La Alicia del país de las maravillas era una auténtica filósofa

El personaje de Lewis Carroll, que ahora protagoniza una exposición en Madrid, usa su inocencia para socavar las convenciones sin miedo a los tiranos o a lo desconocido

La merienda del Sombrerero Loco, de 'Alicia en el País de las Maravillas', de Lewis Carroll, 1865.
Bernat Castany Prado

A mediados del siglo XVIII se publicó en Francia la más inteligente, libre y divertida de las novelas libertinas: Teresa filósofa. Pues, dejando a un lado el hecho de que la Alicia de Carroll no penetre en la cuestión sexual (aunque, en cierto momento, ésta pregunte, en insidioso francés: “Où est ma chatte?”, dónde está mi gata, una forma de referirse en francés al sexo femenino), dicha novela podría haberse titulado Alicia filósofa, ya que su protagonista posee, al igual que Teresa, algunas de las principales virtudes filosóficas, como son la curiosidad, el asombro, la valentía, o el instinto de la libertad. De ahí que la obra de Lewis Carroll (o Carl Lewis, si atendemos a la velocidad de su ingenio) trascienda la más que suficiente categoría de la literatura infantil (que C. S. Lewis definió como aquella literatura que también pueden leer los niños), para revelarse, o rebelarse, como una verdadera novela filosófica. Nos adentramos en sus ideas al hilo de la exposición Los mundos de Alicia que, tras pasar por Barcelona, estará del 4 de abril al 3 de agosto en el CaixaForum de Madrid.

Para empezar, no importa si el nombre de Alicia proviene del antiguo germánico, adalheidis, que significa ‘noble’, o del griego clásico, aletheia, que solemos traducir como ‘verdad’. De hecho, en griego moderno, aún se emplea la expresión “alicia ine” para decir “es verdad”. (¡Es verdad!) Lo que importa es que, para un profesor de la Universidad de Oxford, el griego y el latín lo impregnaban todo, de modo que el nombre de Alice Liddell no podía significar más que “verdad”. Y, si me apuran, “verdad pequeña”. La historia de Alicia sería, pues, la historia de la aletheia en el País de las Maravillas. Esto es, la historia de la verdad sometida a todas las violencias, mentiras y falacias con las que los dogmáticos buscan deformarla. De ahí que Humpty Dumpty le diga, en A través del espejo, que: “Con ese nombre que tienes, ¡podrías tener prácticamente cualquier forma!”. Pura preposverdad.

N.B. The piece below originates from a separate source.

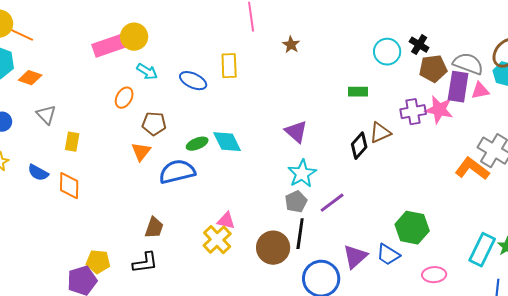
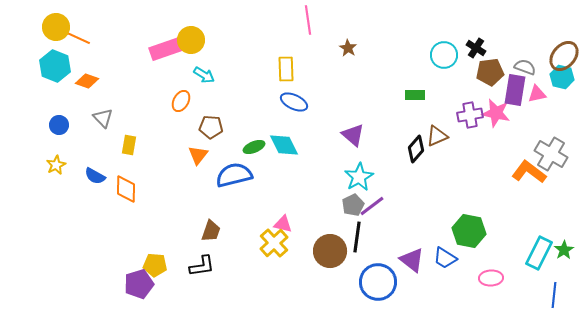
gray semicircle: (468, 64) -> (525, 67), size x0.7
blue ellipse: (193, 81) -> (294, 102), moved
purple line: (332, 203) -> (372, 206), moved
purple triangle: (355, 257) -> (412, 260), turned -40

Ahora que lo pienso, no hay mucha diferencia entre aquel viejo Sócrates, que se enfrentaba a unos dogmáticos, muy oportunamente llamados “alazones”, y nuestra pequeña Alicia, quien se opondrá, en su sueño, a una cohorte de adultos dogmáticos, como la Oruga azul (“¿Quién eres tú?”), la duquesa (“¡No sabes nada de nada!”), la Reina de Corazones (“¡La sentencia antes que el veredicto!”) o Humpty Dumpty (“Cuando yo uso una palabra quiere decir lo que yo quiero que diga”). De hecho, 20 años después de publicar Alicia, Carroll escribirá un manual de autodefensa intelectual, titulado El juego de la lógica, en cuyo prólogo promete otorgar al lector infantil: “El poder de detectar falacias y desmantelar los argumentos endebles e ilógicos que encontrarás continuamente en libros, periódicos, discursos e incluso sermones.” Y acaba con un nostálgico: “Pruébalo.”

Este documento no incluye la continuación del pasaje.